Leaving the lands of the Czech Republic behind for now, we crossed the open border into Poland. After a restful night in the Czech mountains, our destination was Kraków for three nights. But first, we had a somber visit to make: Auschwitz.
The visit was split up into two parts. First we took an on-site guide through the largely-intact Auschwitz I camp before taking a short bus ride away to the mostly demolished Auschwitz II extermination camp. The crowds were much thinner here, and the true horrors of the camp did not manifest themselves with physical buildings, but the sheer size of the camp groups. Aside from the main guard tower, only the rail lines, sorting platform, and the bombed-out gas chambers and crematoriums remained.

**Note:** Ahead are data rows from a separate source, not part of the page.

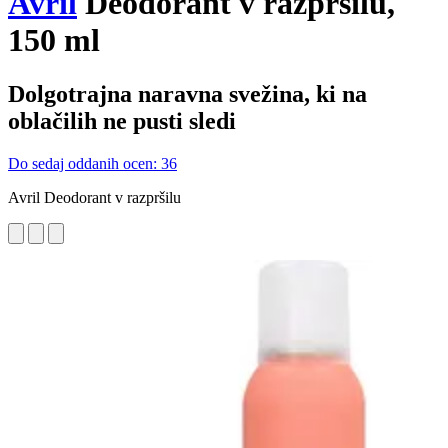
Avril
Deodorant v razpršilu,
150 ml
Dolgotrajna naravna svežina, ki na
oblačilih ne pusti sledi
Do sedaj oddanih ocen: 36
Avril Deodorant v razpršilu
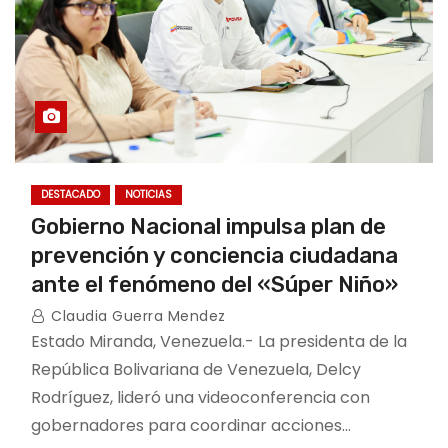
DESTACADO
NOTICIAS
Gobierno Nacional impulsa plan de
prevención y conciencia ciudadana
ante el fenómeno del «Súper Niño»
Claudia Guerra Mendez
Estado Miranda, Venezuela.- La presidenta de la
República Bolivariana de Venezuela, Delcy
Rodríguez, lideró una videoconferencia con
gobernadores para coordinar acciones…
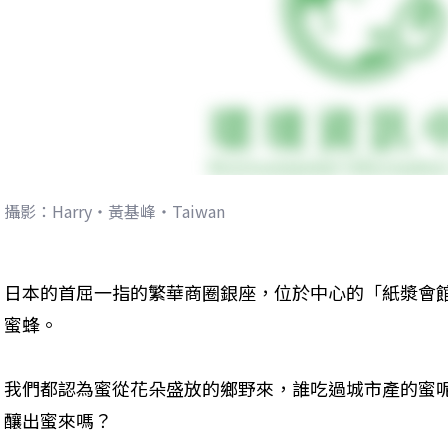
攝影：Harry‧黃基峰‧Taiwan
日本的首屈一指的繁華商圈銀座，位於中心的「紙漿會館
蜜蜂。
我們都認為蜜從花朵盛放的鄉野來，誰吃過城市產的蜜
釀出蜜來嗎？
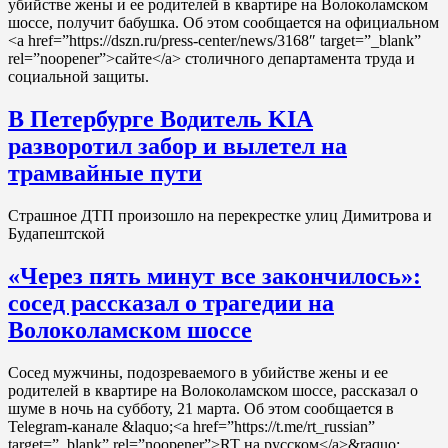
убийстве жены и ее родителей в квартире на Волоколамском
шоссе, получит бабушка. Об этом сообщается на официальном
<a href=”https://dszn.ru/press-center/news/3168″ target=”_blank”
rel=”noopener”>сайте</a> столичного департамента труда и
социальной защиты.
В Петербурге Водитель KIA
разворотил забор и вылетел на
трамвайные пути
Страшное ДТП произошло на перекрестке улиц Димитрова и
Будапештской
«Через пять минут все закончилось»:
сосед рассказал о трагедии на
Волоколамском шоссе
Сосед мужчины, подозреваемого в убийстве жены и ее
родителей в квартире на Волоколамском шоссе, рассказал о
шуме в ночь на субботу, 21 марта. Об этом сообщается в
Telegram-канале &laquo;<a href=”https://t.me/rt_russian”
target=”_blank” rel=”noopener”>RT на русском</a>&raquo;.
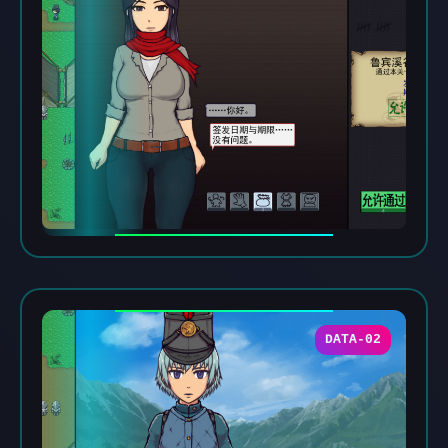
DATA-02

After a contemplative ride to Kraków, we settled into urban Poland. The city was similar to Prague: it featured a vibrant town square, Soviet-style buildings, and bore the scars of the past while looking towards the future.The castle complex was located in a small hill right next to the main city, and featured ornate churches interspersed with fortress walls.
The home of Pope John Paul II, the city featured countless religious sites. Some of the more interesting were the new-style stained glass artwork.
As you wandered further from the city core, the architectural style was largely utilitarian.
Once a city with a proud Jewish heritage, Kraków is only starting to recover from the devastation World War II brought upon its people.